Reports issued within 30 minutes of inspection
Otherwise known as Wood Destroying Organisms or Insects
Do you do VA Pest & Termite Inspections?
Yes, this is one of our specialties. Sales to VA buyers and VA refinances in Ohio usually require a wood destroying insect inspection. It can be difficult to find people who are licensed to do wood destroying insect inspections that don’t also offer treatment. We feel that this is a conflict of interest. We offer an unbiased inspection only.
What are Wood Destroying Organisms & Insects?
Wood destroying organisms & pests come in a variety of species and types. These insects and organisms are attracted to moisture and damp wood.

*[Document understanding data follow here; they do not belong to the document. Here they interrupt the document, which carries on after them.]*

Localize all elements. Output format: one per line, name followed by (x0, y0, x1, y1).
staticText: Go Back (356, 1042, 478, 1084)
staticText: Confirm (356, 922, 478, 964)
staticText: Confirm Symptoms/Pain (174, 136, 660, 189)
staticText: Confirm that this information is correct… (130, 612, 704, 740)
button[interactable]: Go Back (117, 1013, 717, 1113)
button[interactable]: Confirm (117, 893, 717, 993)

Termites are the common type and are sometimes used synonymously with wood destroying organisms and insects.
What are signs of a Termite infestation?
- Small, pin size holes in drywall or wood
- Crumbling and/or damaged floors
- Fish-scale like wings left in and around the home
- Mounds of dry wood termite pellets
- Excessively squeaky floorboards
- Termite shelter tubes
- Audible tapping noise in heavily infested places
- Sagging floors or hollow wood
When should I get a Termite Inspection?
If you suspect there has been past or present water damage in the home or have seen any of the above symptoms.
What DIY remedies can I try to treat termites?

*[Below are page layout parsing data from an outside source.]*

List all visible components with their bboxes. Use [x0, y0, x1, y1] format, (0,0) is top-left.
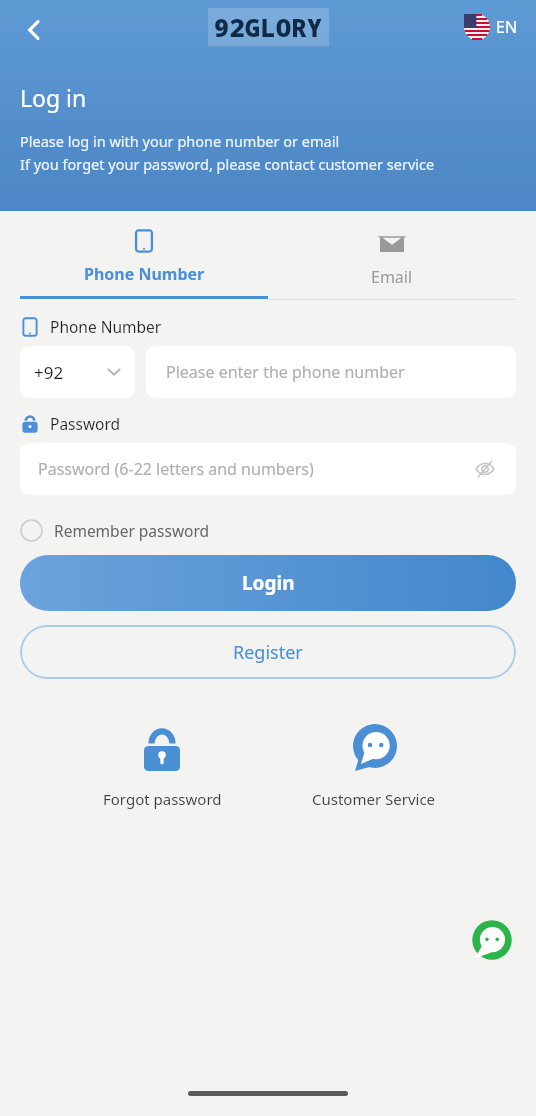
button[interactable]: Customer Service — [268, 723, 480, 809]
staticText: Register — [233, 640, 303, 665]
button[interactable]: Remember password — [20, 519, 218, 542]
button[interactable]: +92 — [20, 346, 135, 398]
staticText: Phone Number — [84, 263, 205, 285]
button[interactable]: Phone Number — [20, 217, 268, 299]
staticText: EN — [496, 16, 518, 38]
staticText: Email — [371, 266, 413, 288]
staticText: +92 — [34, 361, 64, 384]
button[interactable]: Login — [20, 555, 516, 611]
button[interactable]: Register — [20, 625, 516, 679]
button[interactable]: Forgot password — [56, 723, 268, 809]
staticText: Password (6-22 letters and numbers) — [38, 458, 314, 480]
staticText: Remember password — [54, 520, 210, 541]
button[interactable]: Email — [268, 217, 516, 300]
staticText: 92GLORY — [214, 10, 323, 44]
button[interactable]: EN — [460, 10, 522, 44]
button[interactable]: Show password — [472, 456, 498, 482]
staticText: Please enter the phone number — [166, 361, 405, 383]
staticText: Please log in with your phone number or … — [20, 131, 340, 151]
staticText: Login — [242, 570, 295, 596]
staticText: Password — [50, 413, 121, 434]
button[interactable]: Please enter the phone number — [146, 346, 516, 398]
staticText: Forgot password — [103, 789, 222, 809]
staticText: Customer Service — [312, 789, 436, 809]
staticText: If you forget your password, please cont… — [20, 154, 435, 174]
button[interactable]: Customer support chat — [468, 916, 516, 964]
button[interactable]: Back — [10, 6, 58, 54]
staticText: Phone Number — [50, 316, 162, 337]
button[interactable]: Password (6-22 letters and numbers) — [20, 443, 516, 495]
staticText: Log in — [20, 82, 87, 113]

The best cure for termites and other wood destroying pests is prevention. Termites thrive in moist environments and like areas where wood is in direct contact with moist dirt. Preventing moisture dirt from being in direct contact with siding and sheathing on the home as well as posts is a good place to start. If there is an infestation it is best to bring in a qualified professional as the commercially available products are known to be significantly more effective than what is available at the store.
Mold Inspection Facts
Mold Fact #1
Indoor molds destroy the materials that they feed on. This includes, bathroom walls, carpets, insulation, and ceiling.
Mold Fact #2
Exposure to high concentrations of certain molds creates health problems. When this is the case inside a home, the area must be completely removed. The reason being is because mold is like a cancer, unless it is dealt with and completely removed, it will continue to grow. The only way to have success in dealing with mold is to eradicate it.
Lead Paint Inspections
Suggestions To Help Prepare For Your Lead Paint Inspection
- Make sure that no painted surfaces are chipping, pealing or flaking. Painted surfaces should be intact.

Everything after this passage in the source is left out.